ARRÊT DU 01 Mars 2023

Numéro d'inscription au répertoire général : N° RG 17/03409 - N° Portalis DBVK-V-B7B-NGWG

ARRÊT n°

Décision déférée à la Cour : Jugement du 09 MAI 2017 TRIBUNAL DES AFFAIRES DE SECURITE SOCIALE D'AUDE

N° RG21500921

APPELANT :

Monsieur [D] [L]

[Adresse 2]

[Localité 1]

Représentant : Me Sylvain RECHE de la SCP SCP RECHE-GUILLE MEGHABBAR, avocat au barreau de CARCASSONNE

INTIME :

Monsieur LE RECTEUR DE L'ACADEMIE DE [Localité 3]

[Adresse 4]

[Localité 3]

Représentant : Me David SARDA de la SELARL SAINTE-CLUQUE - SARDA - LAURENS, avocat au barreau de CARCASSONNE, substitué.

COMPOSITION DE LA COUR :

L'affaire a été débattue le 19 JANVIER 2023, en audience publique, devant la Cour composée de :

Monsieur Richard BOUGON, Conseiller, faisant fonction de président spécialement désigné à cet effet

Mme Isabelle MARTINEZ, Conseillère

Monsieur Pascal MATHIS, Conseiller

qui en ont délibéré.

Greffier, lors des débats : M. Philippe CLUZEL

ARRÊT :

- Contradictoire;

- prononcé par mise à disposition de l'arrêt au greffe de la Cour, les parties en ayant été préalablement avisées dans les conditions prévues au deuxième alinéa de l'article 450 du code de procédure civile ;

- signé par Monsieur Richard BOUGON, Conseiller, faisant fonction de président spécialement désigné à cet effet , et par Mademoiselle Sylvie DAHURON, greffier.

*

* *

FAITS, PROCÉDURE ET DEMANDES DES PARTIES

Le 1er décembre 2012 M. [D] [L], professeur certifié d'éducation musicale, (ci-après le requérant ou l'assuré) bénéficie par arrêté du recteur de l'académie de [Localité 3] (ci-après l'employeur) d'une disponibilité pour la période du 1er décembre 2012 au 31 août 2013.

Le 15 mars 2013 le requérant bénéficie par arrêté du recteur de l'académie de [Localité 3] d'une réintégration dans ses fonctions à compter du 1er septembre 2013.

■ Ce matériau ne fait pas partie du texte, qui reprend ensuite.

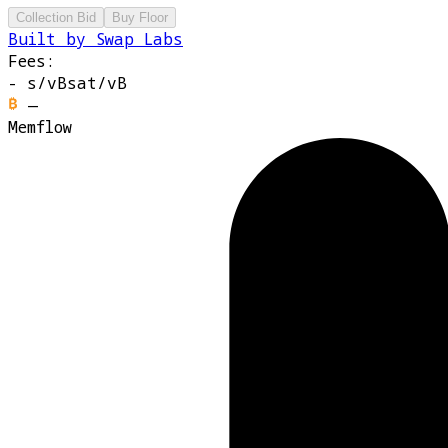
Collection Bid
Buy Floor
Built by Swap Labs
Fees:
-
s/vB
sat/vB
—
Memflow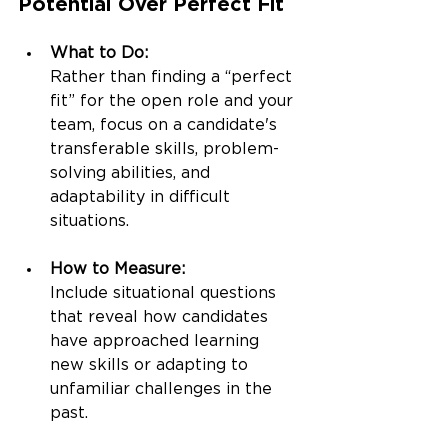
Potential Over Perfect Fit
What to Do:
Rather than finding a “perfect 
fit” for the open role and your 
team, focus on a candidate's 
transferable skills, problem-
solving abilities, and 
adaptability in difficult 
situations.
How to Measure:
Include situational questions 
that reveal how candidates 
have approached learning 
new skills or adapting to 
unfamiliar challenges in the 
past.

Le 2 octobre 2013 l'employeur notifie au requérant :

- l'imputabilité au service de l'accident du 11 octobre 2012 ;

- la prise en charge des soins médicaux et des frais pharmaceutiques pour la période du 17 octobre 2012 au 30 novembre 2012 inclus ;

- la prise en charge de l'arrêt de travail pour la période du 17 octobre 2012 au 30 novembre 2012 inclus avec rémunération à plein traitement.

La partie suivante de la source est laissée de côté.